I have no doubt Joe Biden will appoint a talented EPA administrator who will start reversing some of the damage of the past four years, but that must be only the beginning. It’s essential that he appoint leaders committed to climate action to lead other key agencies, including the Federal Energy Regulatory Commission — which oversees interstate energy transmission, including oil and gas pipeline applications — as well as the departments of energy and transportation.
The president-elect should expect each member of the cabinet to prioritize climate action and integrate it throughout the agency’s operations. For instance: The Department of Defense should invest in its facilities’ resilience, which is critical to our national security. The same is true for other infrastructure that the federal government supports and the public relies on, including roads and rail, airports and ports, and telecommunication systems.
The Department of Housing and Urban Development can raise environmental requirements for construction projects it funds. And all agencies can integrate climate-change considerations into their procurement processes, lowering the carbon footprint and environmental impact of the goods and services that taxpayers buy through the federal government.

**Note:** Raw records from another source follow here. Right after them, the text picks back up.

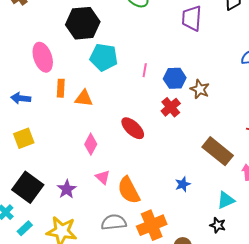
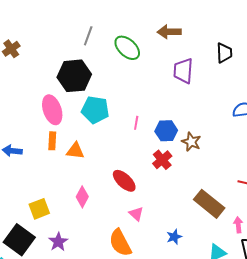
pink ellipse: (43, 57) -> (52, 110), moved
yellow square: (24, 138) -> (39, 209), moved
pink triangle: (103, 177) -> (136, 214), moved

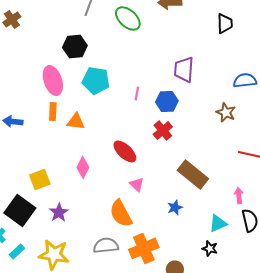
purple trapezoid: (183, 71) -> (184, 69), moved
black hexagon: (74, 76) -> (75, 46), size x0.7
brown star: (191, 142) -> (226, 112), moved
brown rectangle: (209, 204) -> (193, 174), moved

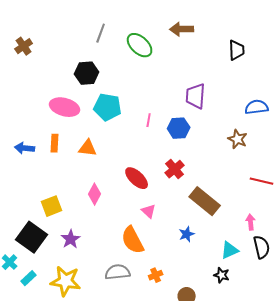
pink ellipse: (53, 80) -> (65, 107), turned -56
orange rectangle: (53, 111) -> (55, 143), moved
red cross: (163, 130) -> (175, 169), moved
orange cross: (144, 248) -> (156, 275), size x0.5

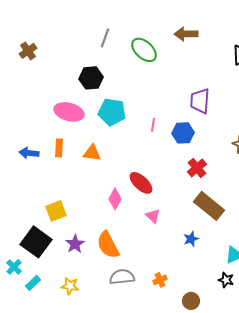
red cross: (175, 169) -> (197, 168), moved
pink diamond: (95, 194) -> (115, 199), moved
orange semicircle: (133, 240) -> (108, 245), moved
yellow star: (66, 281) -> (70, 286), size x0.6

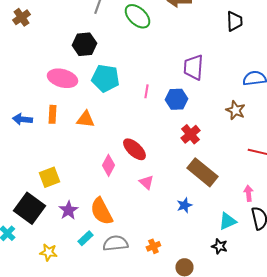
cyan rectangle: (33, 283) -> (85, 238), moved
yellow star: (70, 286) -> (48, 252), moved

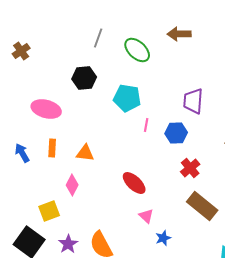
pink ellipse: (62, 78) -> (46, 109), moved
cyan pentagon: (105, 78) -> (127, 98), moved
blue arrow: (22, 119) -> (22, 153), turned 54
pink diamond: (108, 165) -> (72, 185), moved
blue star: (184, 205) -> (163, 238), moved

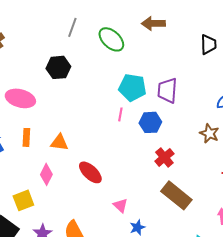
cyan pentagon: (127, 98) -> (132, 87), moved
red ellipse: (134, 183) -> (90, 172), moved

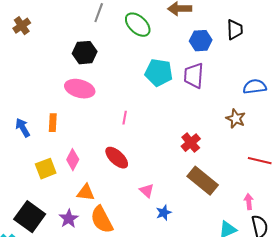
pink ellipse: (20, 98) -> (80, 89), moved
pink line: (120, 114) -> (125, 118), moved
blue hexagon: (150, 122) -> (201, 41), moved
orange triangle: (59, 142) -> (86, 193), moved
yellow square: (23, 200) -> (46, 169), moved

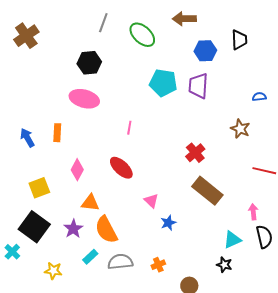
brown cross: (22, 26) -> (26, 36), size x1.4
blue semicircle: (255, 87) -> (259, 97), size x0.6
yellow square: (46, 169) -> (39, 188), moved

There are other agencies that have the potential to have an enormous impact on emission reductions, though their power is less widely recognized. It’s critical, for instance, that the new head of the Securities and Exchange Commission recognize that climate change is a risk to the global financial system — and act on it. The SEC requires public companies to disclose information about their financial health and can broaden those requirements to include more information about climate risks and preparedness, information that investors need to make smart decisions.
This week, the U.K. became the latest country to announce that it will require companies to report climate risks. More than 1,500 companies, regulators and financial institutions have voiced support for guidelines published by the Financial Stability Board’s Task Force on Climate-Related Financial Disclosures, which I chair. But there is a growing risk countries will adopt differing standards, making it extremely difficult for investors to make apples-to-apples comparisons and blunting the power of the marketplace to drive change.
Investors and consumers — and global economic stability — are well-served by more uniform financial reporting standards, a lesson that became painfully clear after the 2008 crisis. At the same time, increased and uniform disclosure of climate risk is one of the most powerful tools we have in reducing emissions, because more transparency will create stronger incentives for companies to take action, by driving more private investment to those that do.
Whatever happens — or doesn’t happen — in the next Congress, our best hope for bold climate action begins with a whole-government approach. And to succeed, it’s critical that President-elect Biden begins laying the groundwork now.